Les échantillons proviennent de tissus cérébraux humains prélevés post-mortem au Nouveau-Mexique. S’il est encore trop tôt pour établir un lien direct entre la présence de ces particules et des troubles neurologiques, cette avancée marque un tournant dans la recherche sur les effets des microplastiques sur l’organisme.

Une barrière cérébrale franchie
La barrière hémato-encéphalique, censée protéger le cerveau des substances étrangères, a longtemps été considérée comme imperméable à la majorité des particules extérieures. Le fait que des microplastiques y aient été détectés constitue une percée inquiétante, tant sur le plan biologique que symbolique.

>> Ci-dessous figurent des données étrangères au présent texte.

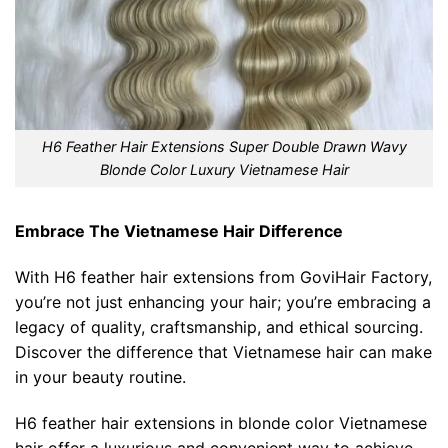
H6 Feather Hair Extensions Super Double Drawn Wavy
Blonde Color Luxury Vietnamese Hair
Embrace The Vietnamese Hair Difference
With H6 feather hair extensions from GoviHair Factory,
you’re not just enhancing your hair; you’re embracing a
legacy of quality, craftsmanship, and ethical sourcing.
Discover the difference that Vietnamese hair can make
in your beauty routine.
H6 feather hair extensions in blonde color Vietnamese
hair offer a luxurious and convenient way to achieve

Des recherches parallèles menées sur des souris ont montré que l’injection de microplastiques pouvait entraîner l’obstruction de certains vaisseaux cérébraux, provoquant la formation de caillots. Toutefois, les quantités administrées dans ce cadre expérimental étaient bien supérieures à celles auxquelles un humain est exposé au quotidien. Les chercheurs eux-mêmes appellent à la prudence dans l’interprétation des résultats.
Prudence scientifique, mais vigilance nécessaire
La communauté scientifique se montre divisée. Si certains saluent une avancée majeure dans la compréhension de la circulation des microplastiques dans le corps humain, d’autres soulignent les limites de l’échantillon humain étudié et l’absence de données environnementales fiables pour quantifier l’exposition réelle.
De nombreux experts appellent à la reproduction de ces résultats à plus grande échelle, avec des protocoles harmonisés, pour confirmer ou infirmer les hypothèses actuelles. Le débat met en lumière l’absence d’un consensus scientifique sur la dangerosité des microplastiques pour le système nerveux central.
Une présence déjà connue dans d’autres organes
Avant cette découverte, des études avaient déjà mis en évidence des traces de microplastiques dans le sang, les poumons, le cœur, le foie ou encore le placenta. Leur capacité à s’infiltrer dans l’ensemble de l’organisme est désormais établie, même si les conséquences sanitaires demeurent mal définies.
Les voies d’exposition sont multiples : ingestion via l’eau ou les aliments, inhalation de particules en suspension dans l’air, contact avec des objets du quotidien. Cette omniprésence complique l’évaluation des risques sur le long terme, notamment dans un contexte de production plastique toujours croissante — estimée à plus de 400 millions de tonnes par an à l’échelle mondiale.
Vers une meilleure régulation scientifique ?
Face à ces incertitudes, plusieurs initiatives voient le jour, notamment en Europe, pour structurer la recherche et renforcer la surveillance environnementale. Des programmes d’envergure cherchent à établir des seuils de toxicité, à standardiser les méthodes de détection, et à anticiper d’éventuels impacts sanitaires.
La présence de microplastiques dans le cerveau humain pourrait ainsi devenir un marqueur d’un phénomène global, appelant à une mobilisation collective des institutions, des industriels et du grand public. Si les preuves d’un danger immédiat restent à établir, le signal est suffisamment fort pour justifier des recherches accélérées et des mesures de précaution renforcées.